SIEM: platforms and countermeasures (advanced)

The contribution of SIEM platforms to the execute function of the MAPE-K loop is currently limited. Once analysts have defined and validated a plan, other functions, such as change management ticketing systems, take over and ensure that actions are appropriate and do not interfere with business operations.

Within a SOC, analysts use ticketing systems to track the progression and resolution of security incidents and, when necessary, escalate incidents to more experienced or specialised analysts. Ticketing systems can also be used in post-mortem analysis of incidents to evaluate and improve SOC processes.

SOC analysts use ticketing systems to submit change requests to other teams responsible for network or system management. This can extend to security operations, for example if the organisation has its own firewall management platform. This process is largely manual, which delays threat mitigation. It also relies on system or network operators on the other side of the ticketing system understanding the requested change and implementing it quickly. On the other hand, such delays are often seen as necessary for handling false positives and assessing business impact.

SOAR: impact and risk assessment (advanced)

In the past, cyber risk assessment focused primarily on protecting ICT assets, machines, network devices, and links. Risk assessment methods concentrate on identifying protected assets, analysing their vulnerabilities, and modelling impacts. Traditional attack trees were adopted in software tools as attack graphs. These enable individuals responsible for network or system security to model the ICT environment and its vulnerabilities in order to determine the paths an attacker might follow when seeking targets to compromise. Attack graphs allow assessment of the probability of attacker progression, potential damages, and the effects of possible countermeasures.

From a business perspective, attack graphs and vulnerability management technologies support risk management and regulatory compliance. As the impacts of cyber attacks grow and may threaten human life or business continuity, regulators mandate protective and detection measures to ensure that cyber risk is appropriately managed. Although many protection techniques are available, ranging from identification and authentication to filtering and firewalls, the complexity and interconnectivity of ICT infrastructure make comprehensive protection against all threats technically or economically infeasible. Cybersecurity thus becomes an economic trade-off between deploying protective measures, accepting risk, and insuring against negative consequences. Cyber insurance has been challenging, but growing interest in the economics of cybersecurity may support the development of cyber insurance models.

Another aspect of attack graphs is their use in countermeasures. Work on countermeasures has focused on technical solutions because they can be activated to block threats.
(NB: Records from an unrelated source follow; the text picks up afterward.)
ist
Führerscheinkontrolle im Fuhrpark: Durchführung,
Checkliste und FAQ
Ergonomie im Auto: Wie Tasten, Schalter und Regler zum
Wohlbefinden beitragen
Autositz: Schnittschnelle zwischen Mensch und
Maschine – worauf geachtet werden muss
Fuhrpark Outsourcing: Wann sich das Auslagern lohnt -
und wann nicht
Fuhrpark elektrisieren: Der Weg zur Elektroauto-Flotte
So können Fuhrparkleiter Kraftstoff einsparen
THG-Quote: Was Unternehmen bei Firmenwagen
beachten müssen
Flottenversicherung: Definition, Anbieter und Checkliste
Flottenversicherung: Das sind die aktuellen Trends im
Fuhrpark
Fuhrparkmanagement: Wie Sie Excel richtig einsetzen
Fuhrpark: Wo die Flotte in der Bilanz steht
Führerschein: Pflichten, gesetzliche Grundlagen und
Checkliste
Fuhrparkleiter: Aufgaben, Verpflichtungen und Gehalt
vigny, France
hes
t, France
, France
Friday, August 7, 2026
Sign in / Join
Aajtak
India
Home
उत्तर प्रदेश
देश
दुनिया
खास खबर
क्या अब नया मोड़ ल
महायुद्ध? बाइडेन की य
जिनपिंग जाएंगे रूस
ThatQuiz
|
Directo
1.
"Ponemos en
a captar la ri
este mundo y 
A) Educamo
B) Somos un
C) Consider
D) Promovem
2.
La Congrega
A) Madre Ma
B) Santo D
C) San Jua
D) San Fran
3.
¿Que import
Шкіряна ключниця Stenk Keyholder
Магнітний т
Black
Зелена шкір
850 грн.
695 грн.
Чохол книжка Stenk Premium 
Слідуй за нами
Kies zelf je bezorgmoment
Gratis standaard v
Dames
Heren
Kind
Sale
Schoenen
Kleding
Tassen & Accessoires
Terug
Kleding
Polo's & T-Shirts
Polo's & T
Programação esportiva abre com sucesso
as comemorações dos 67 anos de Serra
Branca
These include, for example, adding or modifying firewall rules to block unwanted traffic, disabling user account privileges, blocking network or system access for suspicious machines, or shutting down a service or machine. Deploying countermeasures requires impact assessment at both asset and business levels. The heavy dependence of business operations on technical systems means that firewall rules or disabled accounts can disrupt operations more severely than the actual attack, at least temporarily. New impact assessment models must consider not only information and communication technology but also the business services they support, in order to assess criticality and the costs incurred by changes in ICT behaviour.